Obama se présentait comme la Génération de Josué après celle de Moïse. Moïse était Martin Luther King, mais en fait aussi Malcolm X, en une synthèse de ces deux opposés, le Chrétien de l'intégration et le Non-Chrétien de la séparation. Obama était celui qui arrive à la Terre Promise sur la Maison blanche, l'accomplissement des Prophéties dans la politique concrète, après le temps des Prophètes.

Cette expression faussement modeste ("Je suis sur les épaules des Géants") aurait pu être très dangereuse et relancer encore l'attaque de Messianisme arrogant ("Je ne suis pas un prophète, mais le prophétisé" - McCain n'était pas complètement paranoïaque en trouvant qu'Obama se comparait un peu au Christ après Jean le Baptiste). D'ailleurs la Génération de Josué est aussi une expression de la Droite religieuse comme passage de l'Eveil évangélique vers la Théocratie politique (et une association d'éducation religieuse fit même un procès en déclarant posséder la marque "Joshua Generation").
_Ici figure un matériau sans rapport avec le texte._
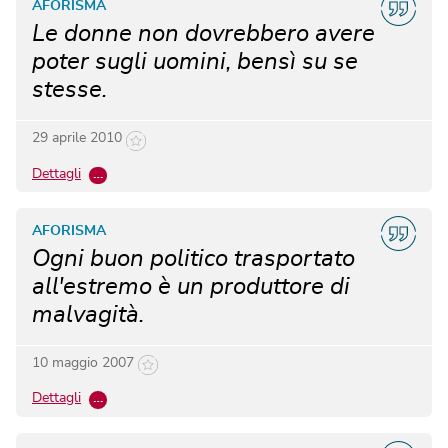
AFORISMA
Le donne non dovrebbero avere
poter sugli uomini, bensì su se
stesse.
29 aprile 2010
Dettagli
…
AFORISMA
Ogni buon politico trasportato
all'estremo è un produttore di
malvagità.
10 maggio 2007
Dettagli
…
Bush II était un born-again, qui semblait sincère du moins dans la volonté de sortir de certains de ses troubles privés comme l'alcoolisme, mais il prenait ses distances vis-à-vis de son ancienne Eglise méthodiste, qu'il devait juger comme pas assez conservatrice. Il pouvait se permettre cette absence d'Eglise parce que les Protestants lui faisaient confiance (mais le vote évangéliste a représenté une part encore plus importante pour McCain dont ils se défiaient mais qui avait pris Palin pour leur plaire).

Obama savait qu'il ne pouvait se permettre une telle absence d'Eglise comme il était inconnu et exotique, et malgré les dangers d'une Eglise qui aurait paru trop "chrétienne de gauche", il sut en profiter pour sa carrière dans l'Illinois sans que cela ne nuise ensuite pour sa carrière nationale.

Son talent et sa chance furent de paraître assez inconnu pour représenter un vide dans lequel l'électeur pouvait se projeter (Hope & Change) mais pas assez inconnu pour en devenir inquiétant (la Crainte du risque était la stratégie choisie par la Campagne McCain). Au contraire, il sut paraître rassurant tout en appelant au Changement, contrairement à la prétendue "Rupture Tranquille" qu'essayait Sarkozy et qui restait anxiogène.

Add.

En parlant de "projection" interprétative, Stanley Fish, célèbre spécialiste d'herméneutique et de John Milton, voit dans le succès d'Obama un écho de Jésus dans le Paradis Perdu, victoire d'une sérénité surnaturelle sur le cercle vicieux des attaques personnelles. La comparaison avec Fred Astaire (ou Monsieur Spock) me parle un peu plus.

2 commentaires:

Anonyme a dit…

Ah oui, Fred Astaire...
Je n’y avais jamais pensé mas maintenant que tu le dis, c’est devenu frappant...
(J'aimerais assez qu'on me compare à Fred Astaire, ou, mieux encore à Gene Kelly, la grâce absolue.)
((Euh, comme je ne tiens pas tant que ça à ruiner toute prétention à la virilité, je précise que j'aime aussi beaucoup Steve Mc Queen.))
(((J'ai par contre renoncé à paraitre dans le coup...)))
((((moi moi moi moi !!!))))

Phersv a dit…

Oui, il a ce calme et ce sourire confiant. La tête de Fred Astaire lui vient d'ailleurs de son grand-père maternel Stanley à qui il ressemble en fait beaucoup.

Il n'est pas Gene Kelly mais il a quand même une certaine grâce.